Le mercredi 7 mars à Paris, veille de la Journée internationale de la femme, le collectif Féministes en mouvements, qui fédère quarante-cinq associations, va organiser une rencontre avec les candidats en vue d'«imposer l'égalité femmes-hommes à l'agenda de la campagne présidentielle», explique Caroline de Haas, l'une des animatrices du collectif. Le 28 février, seuls trois candidats – de gauche – avaient répondu à l'appel: François Hollande, Eva Joly et Jean-Luc Mélenchon.
«Malgré les avancées, les inégalités demeurent criantes entre les femmes et les hommes. Et la crise économique, financière, sociale, écologique que nous traversons les accroît, poursuit-elle. Les femmes représentent plus la moitié de l'électorat et sont les premières touchées par la crise. Il est temps que les candidat(e)s à la présidentielle se le rappellent. Nous les exhortons à faire de l'égalité femmes-hommes, condition indispensable du progrès social, une priorité politique nationale.»
A ces fins, Féministes en mouvements fait circuler sur Internet une lettre ouverte aux candidats où sont listées «dix mesures prioritaires à court terme». Parmi lesquelles, la création d'un ministère des Droits des femmes, une surcotisation sur les temps partiels, l'ouverture de 500 000 places en crèche, le remboursement à 100% de l'IVG et la création de 4 500 places d'accueil pour les femmes victimes de violences conjugales.
Si l'on en juge par une enquête sur les droits des femmes dans la campagne présidentielle menée par l'institut CSA les 15 et le 16 février pour Terrafemina, il ressort que pour une majorité de Français, quatre mesures sont considérées comme prioritaires: l'égalité salariale entre hommes et femmes à poste équivalent (pour 75% des Français et 79% des femmes), des condamnations plus sévères pour les hommes coupables de violences conjugales (68%), des aides spécifiques pour les femmes qui élèvent seules leurs enfants (57% des Français et 62% des femmes) et la valorisation des retraites pour les femmes qui s'arrêtent ou réduisent leur activité professionnelle pour élever leurs enfants (57%).
Entre décalage et paradoxe
Pour autant, l'étude CSA révèle qu'un tiers des Français (34%) interrogés sur le candidat qui serait le plus à l'écoute en matière de droits des femmes n'en cite aucun!
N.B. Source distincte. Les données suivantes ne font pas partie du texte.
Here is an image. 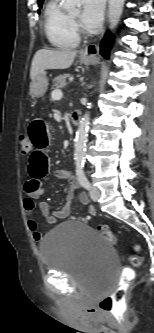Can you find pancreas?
I'll return each instance as SVG.
<instances>
[{
  "instance_id": "1",
  "label": "pancreas",
  "mask_w": 154,
  "mask_h": 333,
  "mask_svg": "<svg viewBox=\"0 0 154 333\" xmlns=\"http://www.w3.org/2000/svg\"><path fill=\"white\" fill-rule=\"evenodd\" d=\"M70 75L65 74V75H59L57 77H55V79L53 80V85L52 87H64L66 85V79L69 78Z\"/></svg>"
}]
</instances>
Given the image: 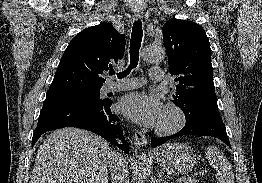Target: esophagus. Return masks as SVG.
Segmentation results:
<instances>
[{
	"label": "esophagus",
	"instance_id": "obj_1",
	"mask_svg": "<svg viewBox=\"0 0 262 183\" xmlns=\"http://www.w3.org/2000/svg\"><path fill=\"white\" fill-rule=\"evenodd\" d=\"M134 16H135L136 19H140V18H142L143 14H142L141 11H135ZM135 144H136L137 147H144V146L147 145V138L140 131L135 132Z\"/></svg>",
	"mask_w": 262,
	"mask_h": 183
}]
</instances>
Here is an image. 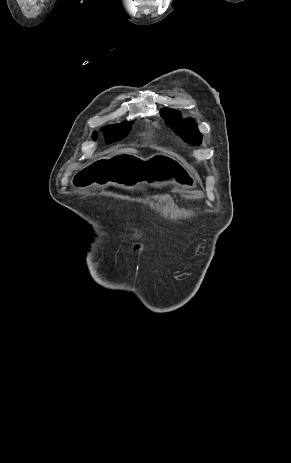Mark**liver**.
<instances>
[{"label":"liver","mask_w":291,"mask_h":463,"mask_svg":"<svg viewBox=\"0 0 291 463\" xmlns=\"http://www.w3.org/2000/svg\"><path fill=\"white\" fill-rule=\"evenodd\" d=\"M138 151L134 148H123V149H119V150H116L112 156L110 157H113V156H117V155H120V154H134V153H137ZM110 157H107V158H110Z\"/></svg>","instance_id":"liver-1"}]
</instances>
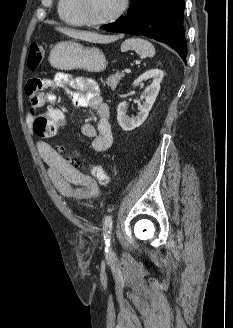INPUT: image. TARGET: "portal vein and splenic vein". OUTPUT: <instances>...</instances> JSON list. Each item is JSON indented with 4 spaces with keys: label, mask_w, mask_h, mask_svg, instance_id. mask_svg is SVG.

Les femmes sont encore plus circonspectes: 39% n'accordent leur préférence à aucun candidat sur ces sujets (pour 28% des hommes). «Dans ce contexte, les préférences exprimées recoupent en grande partie la proximité politique des répondants», souligne Nicolas Fert, chargé d'études chez CSA. Ainsi, François Hollande est perçu comme le candidat le plus à l'écoute en matière de droits des femmes, même s'il ne recueille que 15% des citations (22% chez les ouvriers), devant Eva Joly et François Bayrou (10% chacun), Nicolas Sarkozy (9%), Marine Le Pen (8%) et Jean-Luc Mélenchon (4%). Pour la féministe Caroline de Haas, «il y a un décalage et un paradoxe entre la société qui a compris que l'égalité était un sujet-clé et les politiques qui ne l'ont pas intégré».
Parole d'expert
Nicolas Fert, chargé d'études au département politique-opinion de CSA
«Pas un enjeu de campagne»
«Pour près de quatre femmes sur dix, aucun candidat ne ressort comme étant le plus à l'écoute des droits des femmes. Les plus jeunes sont plus circonspectes que leurs aînées, héritières des combats pour la libération de la femme: 47% des 18-24 ans ne citent aucun candidat, pour 35% des 50-64 ans. Un clivage intergénérationnel qui apparaît plus prononcé que celui des hommes. Ces derniers ayant intégré, dans une moindre mesure, la plupart des revendications des femmes. Les droits des femmes n'apparaissent pas aujourd'hui comme un élément de clivage idéologique en vue de la présidentielle. Mais ce n'est pas parce que ces sujets ne semblent pas être un enjeu de campagne qu'ils ne sont pas un enjeu de société.»